You’re not using a NoSQL database right now? I’m not all that surprised. Many IT shops are still evaluating moving from SQL Server 2000 to SQL Server 2005, much less these non-relational databases. A lot of people don’t even know what they would use a NoSQL database for. Does it replace the RDBMS? Work alongside it? Do something else?
One reason to consider adding a NoSQL database to your corporate infrastructure is that many NoSQL databases are well suited to performing analytical queries. Developers can use the same querying languages to perform analytical queries that they’re using to perform atomic queries. Typically this will be some variation of a MapReduce query, but it’s also possible to query data using Pig or Hive. Don’t worry too much about these weird language terms, MapReduce is a fancy way of saying “SELECT and then GROUP BY” and doing it in a way that is entirely confusing to people who are used to SQL.
Many NoSQL systems boast phenomenal write performance. When you combine high write performance with batch processing it is easy to pre-aggregate data, summarize results, and still guarantee ad hoc query performance.
NoSQL databases are designed to scale; it’s one of the primary reasons that people choose a NoSQL database. Typically, with a relational database like SQL Server or Oracle, you scale by purchasing larger and faster servers and storage or by employing specialists to provide additional tuning. Unlike relational databases, NoSQL databases are designed to easily scale out as they grow. Data is partitioned and balanced across multiple nodes in a cluster, and aggregate queries are distributed by default. Scaling is as easy as racking a new server and executing a few commands to add the new server to the cluster (yeah, it really is that easy). Data will start flowing and you’ll back in business in no time.
In addition to rapid scaleability, NoSQL databases are also designed with redundancy in mind.

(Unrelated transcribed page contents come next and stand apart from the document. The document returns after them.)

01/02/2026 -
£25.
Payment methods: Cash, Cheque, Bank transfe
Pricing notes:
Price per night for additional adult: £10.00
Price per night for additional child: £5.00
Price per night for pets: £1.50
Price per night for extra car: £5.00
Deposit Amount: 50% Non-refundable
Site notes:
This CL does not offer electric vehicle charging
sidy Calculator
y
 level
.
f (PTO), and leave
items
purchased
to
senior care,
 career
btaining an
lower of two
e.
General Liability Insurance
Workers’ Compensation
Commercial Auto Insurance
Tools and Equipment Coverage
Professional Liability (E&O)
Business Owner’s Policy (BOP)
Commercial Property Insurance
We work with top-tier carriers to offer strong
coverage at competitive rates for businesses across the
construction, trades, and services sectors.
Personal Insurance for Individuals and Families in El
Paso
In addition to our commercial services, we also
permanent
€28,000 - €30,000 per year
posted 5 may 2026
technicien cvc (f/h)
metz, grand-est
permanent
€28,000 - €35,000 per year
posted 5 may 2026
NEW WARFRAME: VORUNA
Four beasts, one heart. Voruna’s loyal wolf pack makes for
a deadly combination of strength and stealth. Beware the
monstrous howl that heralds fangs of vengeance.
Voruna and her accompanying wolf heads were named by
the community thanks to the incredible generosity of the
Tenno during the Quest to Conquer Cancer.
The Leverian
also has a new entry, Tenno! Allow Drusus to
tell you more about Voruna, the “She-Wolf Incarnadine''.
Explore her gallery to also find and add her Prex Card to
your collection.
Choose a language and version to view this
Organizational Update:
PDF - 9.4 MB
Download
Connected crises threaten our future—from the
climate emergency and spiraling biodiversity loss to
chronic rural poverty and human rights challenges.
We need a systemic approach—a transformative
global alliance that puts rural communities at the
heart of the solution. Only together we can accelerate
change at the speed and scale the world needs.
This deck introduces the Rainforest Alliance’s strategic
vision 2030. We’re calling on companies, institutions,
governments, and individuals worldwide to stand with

These databases were designed and built at massive scales where the rarest hardware problems go from being freak events to eventualities. Hardware will fail. Rather than treat hardware failure as an exceptional event, NoSQL databases are designed to handle it. While hardware failure is still a serious concern, this concern is addressed at the architectural level of the database, rather than requiring developers, DBAs, and operations staff to build their own redundant solutions. Cassandra uses a number of heuristics to determine the likelihood of node failure. Riak takes a different approach and can survive network partitioning (when one or more nodes in a cluster become isolated) and repair itself.
What’s the use of a database if it’s not flexible? While the data modeling issues are completely different in NoSQL, there is a large amount of flexibility in how data is stored for performance.
Databases modeled like Bigtable and Cassandra provide flexibility around how data is stored on disk. It’s possible to create derived column families. In plain English: you can design your database to duplicate frequently accessed data for rapid query response. This is, of course, based on the assumption that writes and storage space are cheap.
Databases based on the Bigtable model also have another benefit – outside of key structure it’s possible to store a variety of disparate data in the same table. Structure is largely irrelevant. Relational databases have adopted features to solve similar problems (such as sparse columns in SQL Server), but they carry overhead. Storing wildly different columns in multiple rows of the same column family is so cheap as to be invisible in a NoSQL database.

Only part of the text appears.